Yup you will feel like a first year guy again ,but that will not last long but when you all of a sudden become a journeyman ,*YOU *become the man with the answers :laughing: and at first the nerves will get to if you let them.

Congratulations and good luck on the test..:thumbup:


----------



## union347sparky (Feb 29, 2012)

There is an old saying. "Nothing smarter than a fifth year apprentice and nothing dumber than a first year journeyman." it's not that you're any dumber, its that expectations change for you. It's a tough adjustment especially if you get on a service van. My only advice is to relax and keep your mind open to learning new things. We have all been there and got through it. Good luck.


----------



## brian john (Mar 11, 2007)

I never gave it much of a thought I was put in a truck at 2.5 years and told to go to work, at 5 years you should be shinning the electrons off insulators without a thought.


----------



## zigger215 (May 17, 2012)

Well I don't know what kind of apprenticeship you went through but I'm union, that **** is highly illegal and is not acceptable, an apprentice isn't licensed.....


----------



## Surge03 (Sep 23, 2012)

zigger215 said:


> So, I'm a mere few hrs away from being able to test...and the closer I get, the more I'm starting to feel like a first year again....these nerves are killing me! I've had a ton of great journeymen, it's going to be a challenge living up to that, advice anyone?


Congrats


----------



## Celtic (Nov 19, 2007)

zigger215 said:


> Well I don't know what kind of apprenticeship you went through but I'm union, that **** is highly illegal and is not acceptable, an apprentice isn't licensed.....
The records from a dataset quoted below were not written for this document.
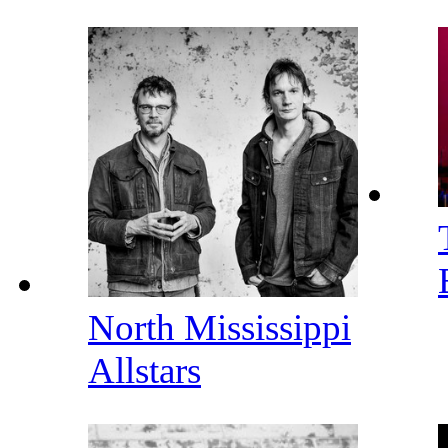
North Mississippi
Allstars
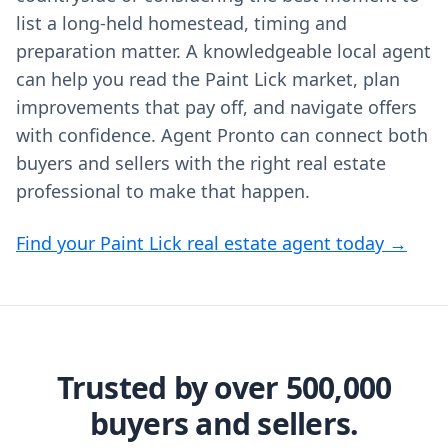
list a long-held homestead, timing and
preparation matter. A knowledgeable local agent
can help you read the Paint Lick market, plan
improvements that pay off, and navigate offers
with confidence. Agent Pronto can connect both
buyers and sellers with the right real estate
professional to make that happen.
Find your Paint Lick real estate agent today →
Trusted by over 500,000
buyers and sellers.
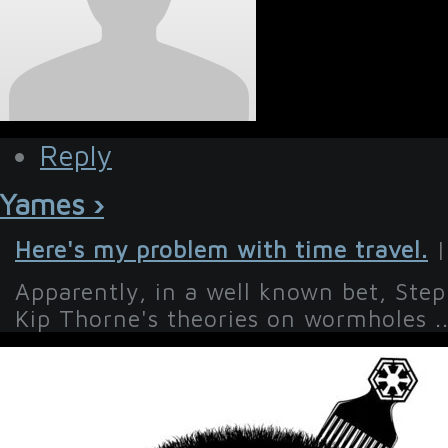
Reply
Yames ›
Here's my problem with time travel.
|
Apparently, in a well known bet, Ste
Kip Thorne's theories on wormholes ..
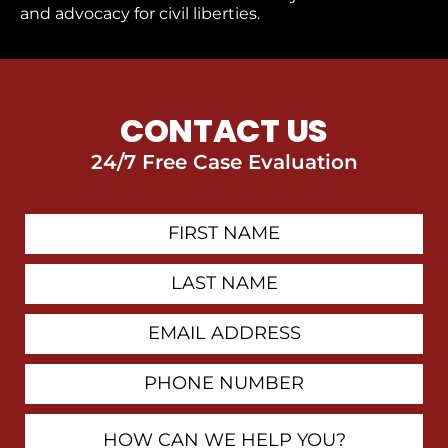
and advocacy for civil liberties.
CONTACT US
24/7 Free Case Evaluation
First
Contact
Name
Last
Name
Email
Address
Phone
Number
How
Can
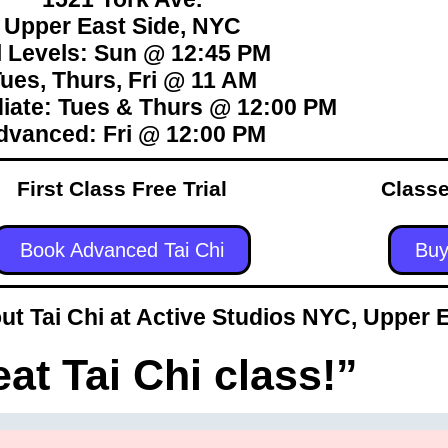
Upper East Side, NYC
l Levels: Sun @ 12:45 PM
ues, Thurs, Fri @ 11 AM
iate: Tues & Thurs @ 12:00 PM
dvanced: Fri @ 12:00 PM
First Class Free Trial
Classe
Book Advanced Tai Chi
Buy
t Tai Chi at Active Studios NYC, Upper 
eat Tai Chi class!”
Its not a requirement in many States.


----------



## Surge03 (Sep 23, 2012)

zigger215 said:


> Well I don't know what kind of apprenticeship you went through but I'm union, that **** is highly illegal and is not acceptable, an apprentice isn't licensed.....


 As long as the school you went to is certified by the state it's the same as the IBEW.Then after completing 8000 hours you can get your license.Other than that there's suppose to be a 1 to 1 ratio but no1 follows the rules lol,not even the union.


----------



## brian john (Mar 11, 2007)

Old Thread Alert.


----------



## brian john (Mar 11, 2007)

zigger215 said:


> Well I don't know what kind of apprenticeship you went through but I'm union, that **** is highly illegal and is not acceptable, an apprentice isn't licensed.....


I went to the school of learn, perform and produce, seemed to work for me.


----------



## Surge03 (Sep 23, 2012)

brian john said:


> I went to the school of learn, perform and produce, seemed to work for me.


Ya I have a lot of friends that took that route and skipped school and just performed and got there card.But there all stuck at around $20 an hour but i decided I wanted more money and every place that was offering 30 plus an hour you had to have an associates degree or completion of a certified trade school.I am a true believer of school,fast,and results.


----------